- _Data shown_:
*** Block opens ***

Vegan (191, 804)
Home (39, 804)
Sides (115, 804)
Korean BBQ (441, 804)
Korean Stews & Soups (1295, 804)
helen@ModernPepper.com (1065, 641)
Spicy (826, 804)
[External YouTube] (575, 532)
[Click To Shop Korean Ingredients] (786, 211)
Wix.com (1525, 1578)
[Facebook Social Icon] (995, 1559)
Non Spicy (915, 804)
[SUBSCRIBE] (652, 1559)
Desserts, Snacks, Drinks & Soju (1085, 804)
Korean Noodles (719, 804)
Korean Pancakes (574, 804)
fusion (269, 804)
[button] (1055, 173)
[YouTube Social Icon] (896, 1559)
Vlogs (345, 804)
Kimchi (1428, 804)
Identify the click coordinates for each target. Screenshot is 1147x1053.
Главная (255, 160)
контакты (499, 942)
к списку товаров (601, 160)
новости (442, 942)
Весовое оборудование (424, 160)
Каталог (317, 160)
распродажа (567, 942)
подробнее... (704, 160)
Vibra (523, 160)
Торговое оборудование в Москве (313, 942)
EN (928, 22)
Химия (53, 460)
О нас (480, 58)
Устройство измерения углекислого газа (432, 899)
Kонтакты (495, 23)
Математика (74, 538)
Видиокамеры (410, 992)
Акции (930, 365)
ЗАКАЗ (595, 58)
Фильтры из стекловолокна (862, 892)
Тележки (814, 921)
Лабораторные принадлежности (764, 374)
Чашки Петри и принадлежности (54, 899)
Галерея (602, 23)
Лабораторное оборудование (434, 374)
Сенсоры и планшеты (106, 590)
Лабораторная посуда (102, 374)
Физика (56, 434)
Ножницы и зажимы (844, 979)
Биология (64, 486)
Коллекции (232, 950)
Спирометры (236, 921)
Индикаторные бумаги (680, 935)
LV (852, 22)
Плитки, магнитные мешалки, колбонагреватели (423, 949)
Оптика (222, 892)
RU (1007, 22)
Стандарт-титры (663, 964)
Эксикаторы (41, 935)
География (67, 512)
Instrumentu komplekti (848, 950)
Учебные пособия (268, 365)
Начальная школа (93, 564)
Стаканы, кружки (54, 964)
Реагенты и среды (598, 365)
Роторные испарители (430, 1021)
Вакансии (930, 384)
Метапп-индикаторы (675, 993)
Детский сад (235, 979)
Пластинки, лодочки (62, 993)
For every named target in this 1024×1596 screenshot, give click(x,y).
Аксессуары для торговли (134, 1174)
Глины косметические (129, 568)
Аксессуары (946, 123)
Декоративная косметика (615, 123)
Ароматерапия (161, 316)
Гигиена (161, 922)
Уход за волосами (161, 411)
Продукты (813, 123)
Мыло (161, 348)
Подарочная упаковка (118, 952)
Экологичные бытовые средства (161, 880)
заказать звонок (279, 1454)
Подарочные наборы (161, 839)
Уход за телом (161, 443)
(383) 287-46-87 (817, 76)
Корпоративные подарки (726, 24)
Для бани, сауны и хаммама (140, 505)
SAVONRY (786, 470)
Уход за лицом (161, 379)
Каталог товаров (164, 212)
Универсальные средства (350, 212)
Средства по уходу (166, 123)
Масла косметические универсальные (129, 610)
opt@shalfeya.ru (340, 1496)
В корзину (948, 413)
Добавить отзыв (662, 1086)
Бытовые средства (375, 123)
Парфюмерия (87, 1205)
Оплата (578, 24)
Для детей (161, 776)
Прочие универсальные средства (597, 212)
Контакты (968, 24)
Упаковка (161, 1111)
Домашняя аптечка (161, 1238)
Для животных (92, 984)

*** Block closes ***

- _What you will do_: Using the listing above, reproduce each line without omission.

- _The answer_:
Vegan (191, 804)
Home (39, 804)
Sides (115, 804)
Korean BBQ (441, 804)
Korean Stews & Soups (1295, 804)
helen@ModernPepper.com (1065, 641)
Spicy (826, 804)
[External YouTube] (575, 532)
[Click To Shop Korean Ingredients] (786, 211)
Wix.com (1525, 1578)
[Facebook Social Icon] (995, 1559)
Non Spicy (915, 804)
[SUBSCRIBE] (652, 1559)
Desserts, Snacks, Drinks & Soju (1085, 804)
Korean Noodles (719, 804)
Korean Pancakes (574, 804)
fusion (269, 804)
[button] (1055, 173)
[YouTube Social Icon] (896, 1559)
Vlogs (345, 804)
Kimchi (1428, 804)
Identify the click coordinates for each target. Screenshot is 1147x1053.
Главная (255, 160)
контакты (499, 942)
к списку товаров (601, 160)
новости (442, 942)
Весовое оборудование (424, 160)
Каталог (317, 160)
распродажа (567, 942)
подробнее... (704, 160)
Vibra (523, 160)
Торговое оборудование в Москве (313, 942)
EN (928, 22)
Химия (53, 460)
О нас (480, 58)
Устройство измерения углекислого газа (432, 899)
Kонтакты (495, 23)
Математика (74, 538)
Видиокамеры (410, 992)
Акции (930, 365)
ЗАКАЗ (595, 58)
Фильтры из стекловолокна (862, 892)
Тележки (814, 921)
Лабораторные принадлежности (764, 374)
Чашки Петри и принадлежности (54, 899)
Галерея (602, 23)
Лабораторное оборудование (434, 374)
Сенсоры и планшеты (106, 590)
Лабораторная посуда (102, 374)
Физика (56, 434)
Ножницы и зажимы (844, 979)
Биология (64, 486)
Коллекции (232, 950)
Спирометры (236, 921)
Индикаторные бумаги (680, 935)
LV (852, 22)
Плитки, магнитные мешалки, колбонагреватели (423, 949)
Оптика (222, 892)
RU (1007, 22)
Стандарт-титры (663, 964)
Эксикаторы (41, 935)
География (67, 512)
Instrumentu komplekti (848, 950)
Учебные пособия (268, 365)
Начальная школа (93, 564)
Стаканы, кружки (54, 964)
Реагенты и среды (598, 365)
Роторные испарители (430, 1021)
Вакансии (930, 384)
Метапп-индикаторы (675, 993)
Детский сад (235, 979)
Пластинки, лодочки (62, 993)
For every named target in this 1024×1596 screenshot, give click(x,y).
Аксессуары для торговли (134, 1174)
Глины косметические (129, 568)
Аксессуары (946, 123)
Декоративная косметика (615, 123)
Ароматерапия (161, 316)
Гигиена (161, 922)
Уход за волосами (161, 411)
Продукты (813, 123)
Мыло (161, 348)
Подарочная упаковка (118, 952)
Экологичные бытовые средства (161, 880)
заказать звонок (279, 1454)
Подарочные наборы (161, 839)
Уход за телом (161, 443)
(383) 287-46-87 (817, 76)
Корпоративные подарки (726, 24)
Для бани, сауны и хаммама (140, 505)
SAVONRY (786, 470)
Уход за лицом (161, 379)
Каталог товаров (164, 212)
Универсальные средства (350, 212)
Средства по уходу (166, 123)
Масла косметические универсальные (129, 610)
opt@shalfeya.ru (340, 1496)
В корзину (948, 413)
Добавить отзыв (662, 1086)
Бытовые средства (375, 123)
Парфюмерия (87, 1205)
Оплата (578, 24)
Для детей (161, 776)
Прочие универсальные средства (597, 212)
Контакты (968, 24)
Упаковка (161, 1111)
Домашняя аптечка (161, 1238)
Для животных (92, 984)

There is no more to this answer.